Given records below:
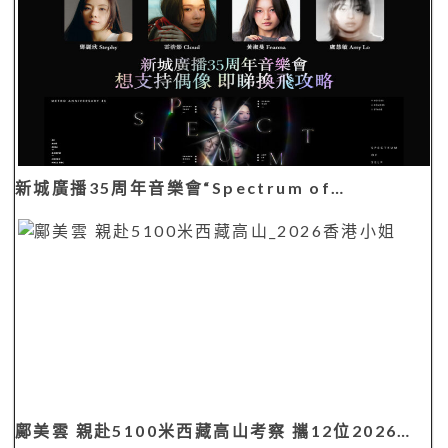
新城廣播35周年音樂會“Spectrum of…
鄺美雲 親赴5100米西藏高山考察 攜12位2026…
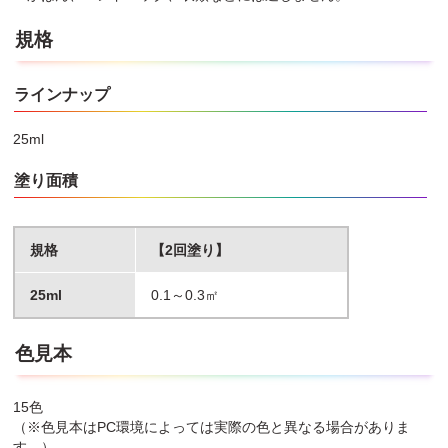
規格
ラインナップ
25ml
塗り面積
規格
【2回塗り】
25ml
0.1～0.3㎡
色見本
15色
（※色見本はPC環境によっては実際の色と異なる場合がありま
す。）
End of Given records.
[Task statement]: Please output the records above exactly, without the pictures.

[Solution for this task]:
新城廣播35周年音樂會“Spectrum of…
鄺美雲 親赴5100米西藏高山考察 攜12位2026…
規格
ラインナップ
25ml
塗り面積
規格
【2回塗り】
25ml
0.1～0.3㎡
色見本
15色
（※色見本はPC環境によっては実際の色と異なる場合がありま
す。）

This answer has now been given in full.